What is being asked: Copy out each line featuring the string "Rockstar" from the entries beneath.

Information:
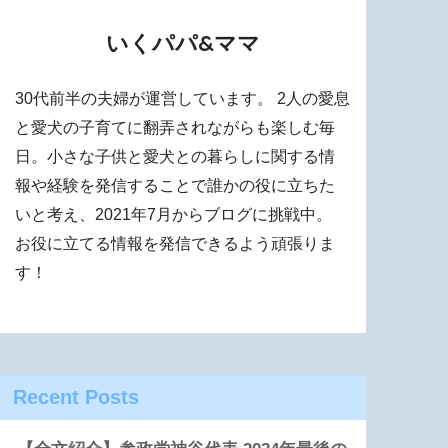
いくパパ&ママ
30代前半の夫婦が運営しています。 2人の愛息
と愛犬の子育てに翻弄されながらも楽しむ毎
日。小さな子供と愛犬との暮らしに関する情
報や経験を発信することで誰かの役に立ちた
いと考え、2021年7月からブログに挑戦中。
お役に立てる情報を発信できるよう頑張りま
す！
Recent Posts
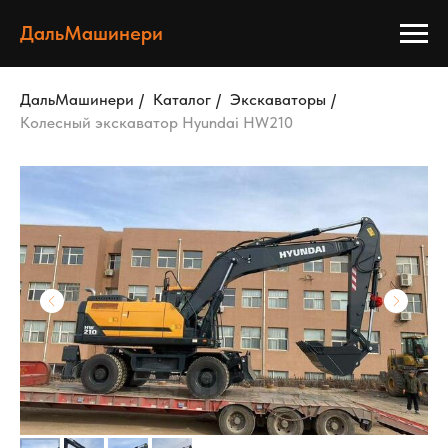
ДальМашинери
ДальМашинери
/
Каталог
/
Экскаваторы
/
Колесный экскаватор Hyundai HW210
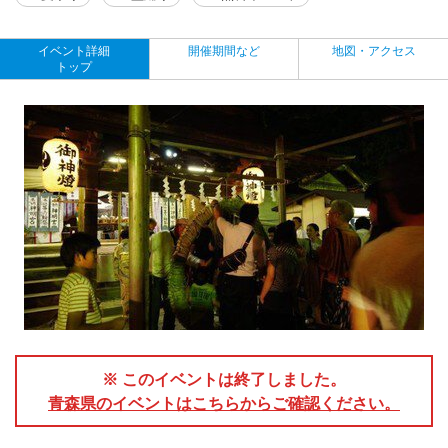
イベント詳細
開催期間など
地図・アクセス
トップ
※ このイベントは終了しました。
青森県のイベントはこちらからご確認ください。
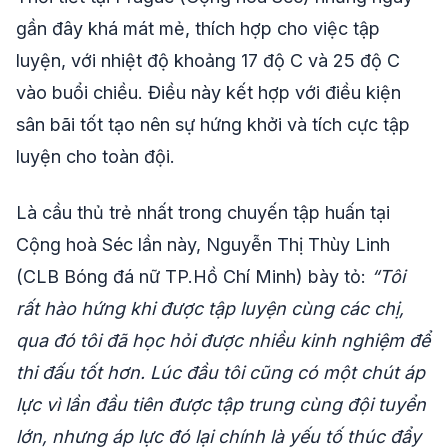
gần đây khá mát mẻ, thích hợp cho việc tập
luyện, với nhiệt độ khoảng 17 độ C và 25 độ C
vào buổi chiều. Điều này kết hợp với điều kiện
sân bãi tốt tạo nên sự hứng khởi và tích cực tập
luyện cho toàn đội.
Là cầu thủ trẻ nhất trong chuyến tập huấn tại
Cộng hoà Séc lần này, Nguyễn Thị Thùy Linh
(CLB Bóng đá nữ TP.Hồ Chí Minh) bày tỏ:
“Tôi
rất hào hứng khi được tập luyện cùng các chị,
qua đó tôi đã học hỏi được nhiều kinh nghiệm để
thi đấu tốt hơn. Lúc đầu tôi cũng có một chút áp
lực vì lần đầu tiên được tập trung cùng đội tuyển
lớn, nhưng áp lực đó lại chính là yếu tố thúc đẩy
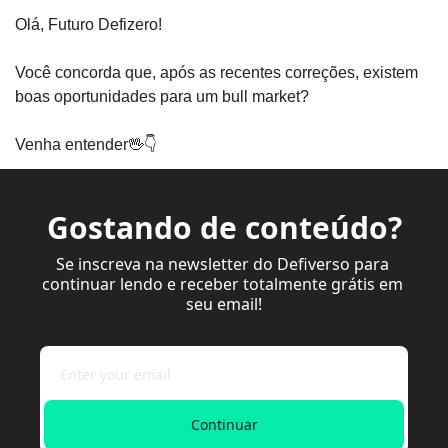
Olá, Futuro Defizero! 
Você concorda que, após as recentes correções, existem 
boas oportunidades para um bull market?
Venha entender
🖖
👇
Gostando de conteúdo?
Se inscreva na newsletter do Defiverso para 
continuar lendo e receber totalmente grátis em 
seu email!
Continuar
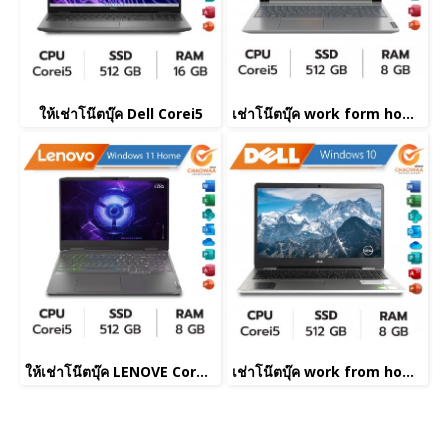
ให้เช่าโน๊ตบุ๊ค Dell Corei5
เช่าโน๊ตบุ๊ค work form home
ให้เช่าโน๊ตบุ๊ค LENOVE Corei5
เช่าโน๊ตบุ๊ค work from home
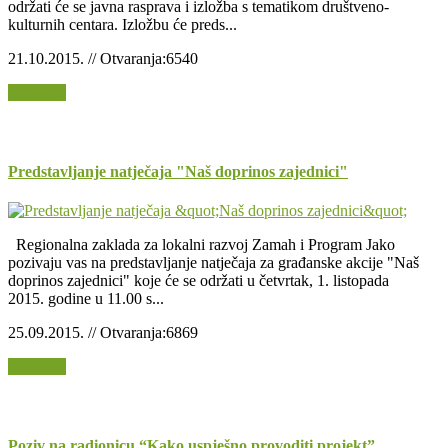
održati će se javna rasprava i izložba s tematikom društveno-
kulturnih centara. Izložbu će preds...
21.10.2015. // Otvaranja:6540
Opširnije
Predstavljanje natječaja "Naš doprinos zajednici"
Regionalna zaklada za lokalni razvoj Zamah i Program Jako
pozivaju vas na predstavljanje natječaja za građanske akcije "Naš
doprinos zajednici" koje će se održati u četvrtak, 1. listopada
2015. godine u 11.00 s...
25.09.2015. // Otvaranja:6869
Opširnije
Poziv na radionicu “Kako uspješno provoditi projekt”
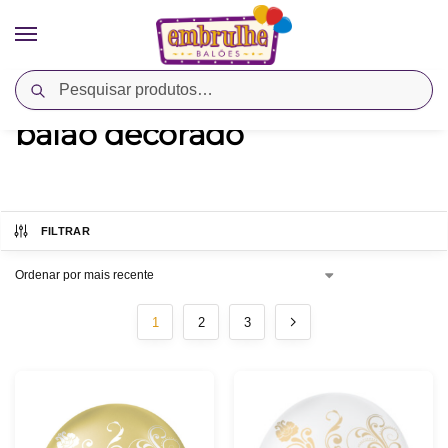
Pesquisar
Início
Produtos marcados com a tag “balao decorado”
/
balao decorado
FILTRAR
1
2
3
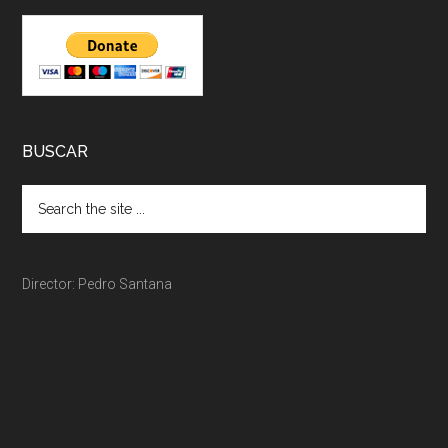
BUSCAR
Director: Pedro Santana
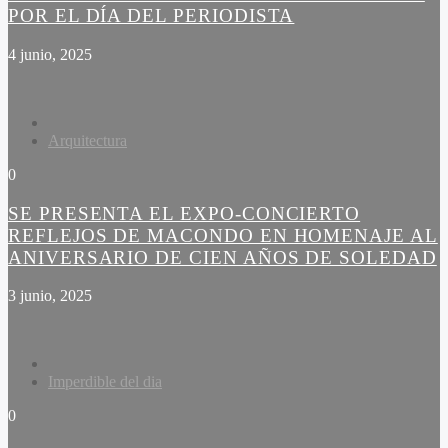
POR EL DÍA DEL PERIODISTA
4 junio, 2025
Arquitectura
0
SE PRESENTA EL EXPO-CONCIERTO
REFLEJOS DE MACONDO EN HOMENAJE AL
ANIVERSARIO DE CIEN AÑOS DE SOLEDAD
3 junio, 2025
Imperdible del dia
0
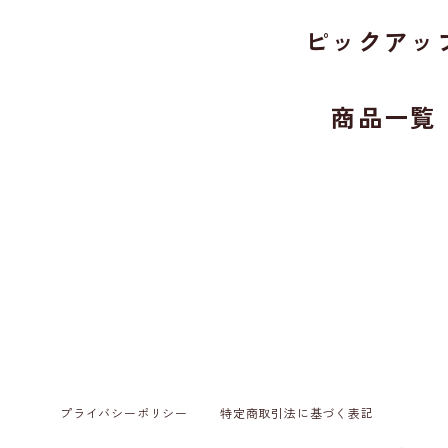
ピックアッ
商品一覧
プライバシーポリシー
特定商取引法に基づく表記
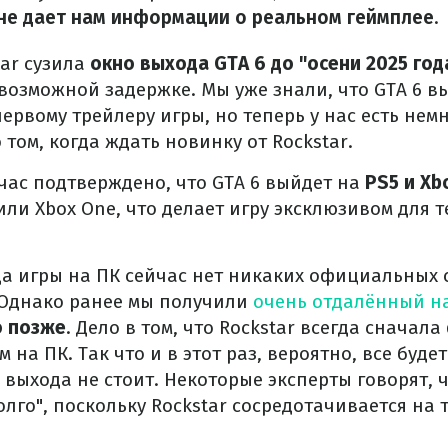
не дает нам информации о реальном геймплее
.
ar сузила
окно выхода GTA 6 до "осени 2025 год
возможной задержке. Мы уже знали, что GTA 6 вы
первому трейлеру игры, но теперь у нас есть нем
том, когда ждать новинку от Rockstar.
ас подтверждено, что GTA 6 выйдет на
PS5 и Xb
 или Xbox One, что делает игру эксклюзивом для 
да игры на ПК сейчас нет никаких официальных
 Однако ранее мы получили
очень отдалённый н
о позже
. Дело в том, что Rockstar всегда сначал
м на ПК. Так что и в этот раз, вероятно, все буде
выхода не стоит. Некоторые эксперты говорят, 
лго", поскольку Rockstar сосредотачивается на т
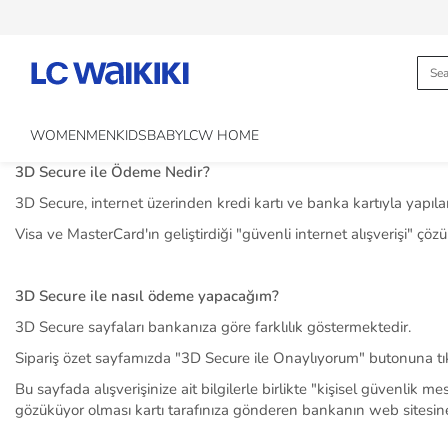
WOMEN
MEN
KIDS
BABY
LCW HOME
3D Secure ile Ödeme Nedir?
3D Secure, internet üzerinden kredi kartı ve banka kartıyla yapılan a
Visa ve MasterCard'ın geliştirdiği "güvenli internet alışverişi" çöz
3D Secure ile nasıl ödeme yapacağım?
3D Secure sayfaları bankanıza göre farklılık göstermektedir.
Sipariş özet sayfamızda "3D Secure ile Onaylıyorum" butonuna tıkl
Bu sayfada alışverişinize ait bilgilerle birlikte "kişisel güvenli
gözüküyor olması kartı tarafınıza gönderen bankanın web sitesine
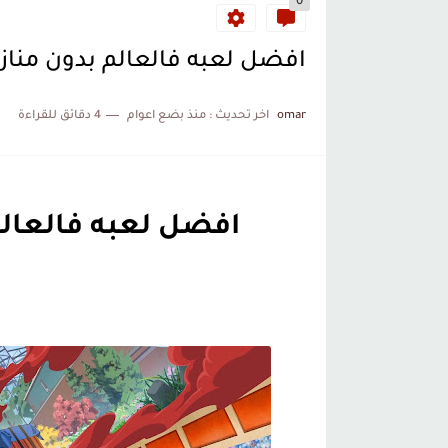
0
افضل لعبه فالعالم بدون منازع
omar
اخر تحديث :
منذ بضع اعوام
4 دقائق للقراءة
افضل لعبه فالعالم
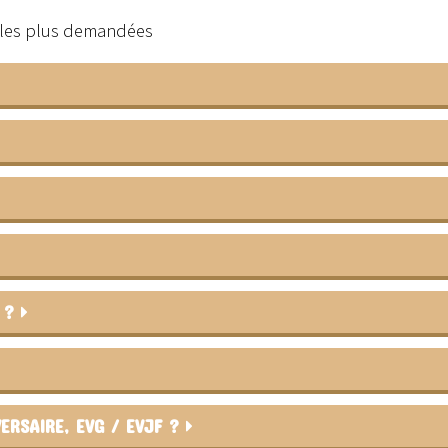
s les plus demandées
R ?
ERSAIRE, EVG / EVJF ?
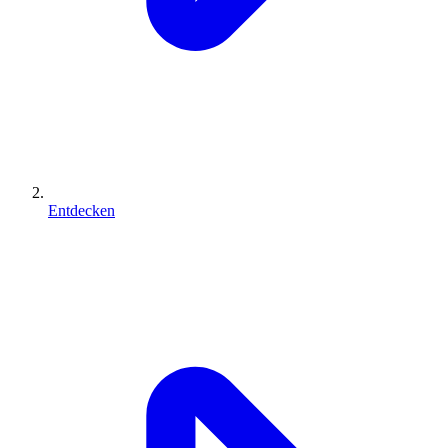
Entdecken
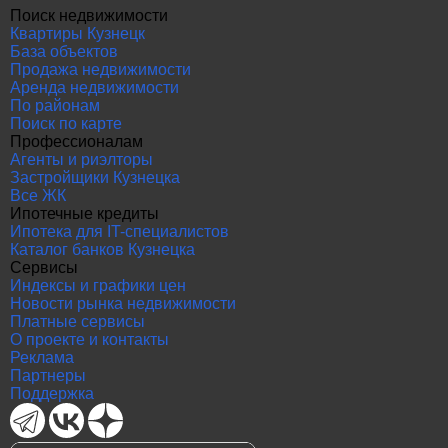
Поиск недвижимости
Квартиры Кузнецк
База объектов
Продажа недвижимости
Аренда недвижимости
По районам
Поиск по карте
Профессионалам
Агенты и риэлторы
Застройщики Кузнецка
Все ЖК
Ипотечные кредиты
Ипотека для IT-специалистов
Каталог банков Кузнецка
Сервисы
Индексы и графики цен
Новости рынка недвижимости
Платные сервисы
О проекте и контакты
Реклама
Партнеры
Поддержка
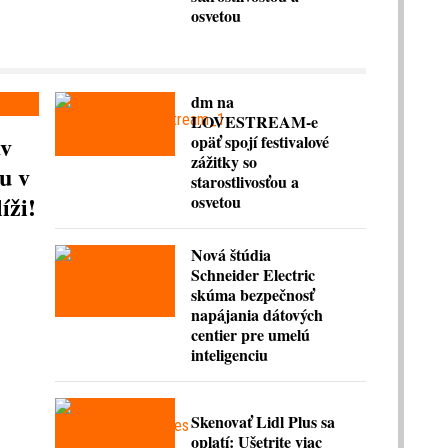
osvetou
dm na
LOVESTREAM-e
av
opäť spojí festivalové
zážitky so
u v
starostlivosťou a
íži!
osvetou
Nová štúdia
Schneider Electric
skúma bezpečnosť
napájania dátových
centier pre umelú
inteligenciu
Skenovať Lidl Plus sa
oplatí: Ušetrite viac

Answer space:
том, когда ждать новинку от Rockstar.
. Дело в том, что Rockstar всегда сначал
лго", поскольку Rockstar сосредотачивается на т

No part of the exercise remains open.